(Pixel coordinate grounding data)
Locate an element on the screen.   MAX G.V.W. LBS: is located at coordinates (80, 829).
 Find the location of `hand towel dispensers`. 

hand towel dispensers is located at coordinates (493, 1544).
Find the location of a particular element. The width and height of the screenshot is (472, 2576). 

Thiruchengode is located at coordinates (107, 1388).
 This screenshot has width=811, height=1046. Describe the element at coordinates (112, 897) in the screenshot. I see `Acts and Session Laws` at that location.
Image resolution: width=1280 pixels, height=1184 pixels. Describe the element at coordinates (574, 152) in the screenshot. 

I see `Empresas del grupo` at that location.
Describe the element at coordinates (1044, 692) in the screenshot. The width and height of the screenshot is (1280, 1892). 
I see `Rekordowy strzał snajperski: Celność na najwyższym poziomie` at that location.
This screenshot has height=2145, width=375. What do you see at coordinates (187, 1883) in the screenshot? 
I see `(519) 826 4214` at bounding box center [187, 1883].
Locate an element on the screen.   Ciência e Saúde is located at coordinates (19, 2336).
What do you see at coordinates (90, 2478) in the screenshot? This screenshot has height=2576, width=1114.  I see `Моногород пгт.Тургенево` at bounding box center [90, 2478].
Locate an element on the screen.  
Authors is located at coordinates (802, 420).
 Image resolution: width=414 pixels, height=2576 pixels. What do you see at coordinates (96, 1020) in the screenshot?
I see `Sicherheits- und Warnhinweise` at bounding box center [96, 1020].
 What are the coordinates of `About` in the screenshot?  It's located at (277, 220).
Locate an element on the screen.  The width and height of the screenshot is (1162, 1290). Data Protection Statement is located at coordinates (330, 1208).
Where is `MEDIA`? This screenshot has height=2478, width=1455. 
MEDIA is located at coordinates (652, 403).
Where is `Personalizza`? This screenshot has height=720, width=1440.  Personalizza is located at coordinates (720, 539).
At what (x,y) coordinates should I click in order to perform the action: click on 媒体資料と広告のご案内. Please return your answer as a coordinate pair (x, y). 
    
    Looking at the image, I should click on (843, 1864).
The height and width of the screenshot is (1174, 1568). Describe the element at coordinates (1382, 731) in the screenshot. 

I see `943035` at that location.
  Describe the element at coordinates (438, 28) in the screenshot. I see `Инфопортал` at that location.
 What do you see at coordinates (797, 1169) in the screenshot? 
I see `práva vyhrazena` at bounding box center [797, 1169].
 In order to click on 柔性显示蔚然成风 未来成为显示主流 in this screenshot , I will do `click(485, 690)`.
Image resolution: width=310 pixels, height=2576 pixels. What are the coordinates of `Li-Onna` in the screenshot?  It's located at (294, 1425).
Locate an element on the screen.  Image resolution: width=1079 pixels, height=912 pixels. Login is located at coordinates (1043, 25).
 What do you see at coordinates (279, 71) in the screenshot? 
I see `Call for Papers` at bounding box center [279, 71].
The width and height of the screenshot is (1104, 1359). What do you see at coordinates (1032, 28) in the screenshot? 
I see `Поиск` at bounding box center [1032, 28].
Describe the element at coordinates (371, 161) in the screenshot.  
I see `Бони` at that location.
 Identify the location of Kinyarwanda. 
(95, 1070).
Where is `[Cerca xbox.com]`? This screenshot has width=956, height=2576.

### ABOUT THIS EXERCISE
Retype all the records above without changing a word.

### ANSWER
Locate an element on the screen.   MAX G.V.W. LBS: is located at coordinates (80, 829).
 Find the location of `hand towel dispensers`. 

hand towel dispensers is located at coordinates (493, 1544).
Find the location of a particular element. The width and height of the screenshot is (472, 2576). 

Thiruchengode is located at coordinates (107, 1388).
 This screenshot has width=811, height=1046. Describe the element at coordinates (112, 897) in the screenshot. I see `Acts and Session Laws` at that location.
Image resolution: width=1280 pixels, height=1184 pixels. Describe the element at coordinates (574, 152) in the screenshot. 

I see `Empresas del grupo` at that location.
Describe the element at coordinates (1044, 692) in the screenshot. The width and height of the screenshot is (1280, 1892). 
I see `Rekordowy strzał snajperski: Celność na najwyższym poziomie` at that location.
This screenshot has height=2145, width=375. What do you see at coordinates (187, 1883) in the screenshot? 
I see `(519) 826 4214` at bounding box center [187, 1883].
Locate an element on the screen.   Ciência e Saúde is located at coordinates (19, 2336).
What do you see at coordinates (90, 2478) in the screenshot? This screenshot has height=2576, width=1114.  I see `Моногород пгт.Тургенево` at bounding box center [90, 2478].
Locate an element on the screen.  
Authors is located at coordinates (802, 420).
 Image resolution: width=414 pixels, height=2576 pixels. What do you see at coordinates (96, 1020) in the screenshot?
I see `Sicherheits- und Warnhinweise` at bounding box center [96, 1020].
 What are the coordinates of `About` in the screenshot?  It's located at (277, 220).
Locate an element on the screen.  The width and height of the screenshot is (1162, 1290). Data Protection Statement is located at coordinates (330, 1208).
Where is `MEDIA`? This screenshot has height=2478, width=1455. 
MEDIA is located at coordinates (652, 403).
Where is `Personalizza`? This screenshot has height=720, width=1440.  Personalizza is located at coordinates (720, 539).
At what (x,y) coordinates should I click in order to perform the action: click on 媒体資料と広告のご案内. Please return your answer as a coordinate pair (x, y). 
    
    Looking at the image, I should click on (843, 1864).
The height and width of the screenshot is (1174, 1568). Describe the element at coordinates (1382, 731) in the screenshot. 

I see `943035` at that location.
  Describe the element at coordinates (438, 28) in the screenshot. I see `Инфопортал` at that location.
 What do you see at coordinates (797, 1169) in the screenshot? 
I see `práva vyhrazena` at bounding box center [797, 1169].
 In order to click on 柔性显示蔚然成风 未来成为显示主流 in this screenshot , I will do `click(485, 690)`.
Image resolution: width=310 pixels, height=2576 pixels. What are the coordinates of `Li-Onna` in the screenshot?  It's located at (294, 1425).
Locate an element on the screen.  Image resolution: width=1079 pixels, height=912 pixels. Login is located at coordinates (1043, 25).
 What do you see at coordinates (279, 71) in the screenshot? 
I see `Call for Papers` at bounding box center [279, 71].
The width and height of the screenshot is (1104, 1359). What do you see at coordinates (1032, 28) in the screenshot? 
I see `Поиск` at bounding box center [1032, 28].
Describe the element at coordinates (371, 161) in the screenshot.  
I see `Бони` at that location.
 Identify the location of Kinyarwanda. 
(95, 1070).
Where is `[Cerca xbox.com]`? This screenshot has width=956, height=2576.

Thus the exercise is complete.